YOUR OBJECTIVE:
Would you please print exactly the lines that run from the one with "27.07.2006 № 152-ФЗ" to the last line of the data, both included, without any pictures?

Page-level text extractions:
##########

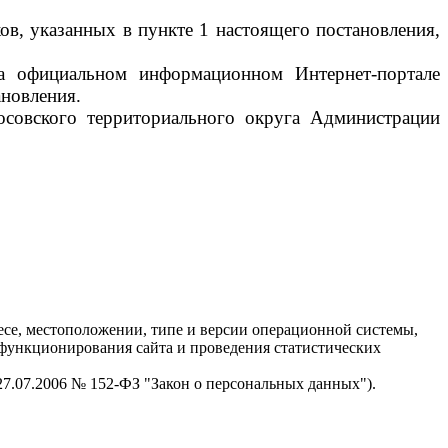
ов, указанных в пункте 1 настоящего постановления,
на официальном информационном Интернет-портале
ановления.
осовского территориального округа Администрации
есе, местоположении, типе и версии операционной системы,
я функционирования сайта и проведения статистических
 27.07.2006 № 152-ФЗ "Закон о персональных данных").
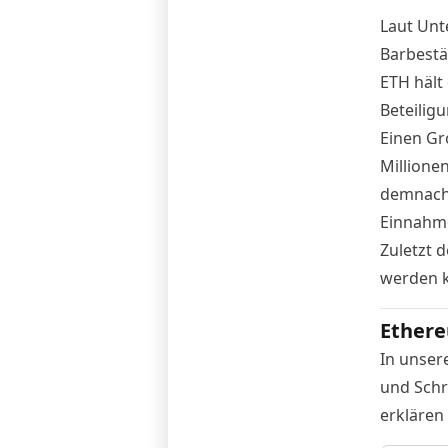
Laut Unt
Barbestä
ETH hält 
Beteilig
Einen Gr
Millione
demnach 
Einnahme
Zuletzt d
werden 
Ethere
In unser
und Schr
erklären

##########

SOLUTION FOR THIS EXERCISE:
 27.07.2006 № 152-ФЗ "Закон о персональных данных").
Laut Unt
Barbestä
ETH hält 
Beteilig
Einen Gr
Millione
demnach 
Einnahme
Zuletzt d
werden 
Ethere
In unser
und Schr
erklären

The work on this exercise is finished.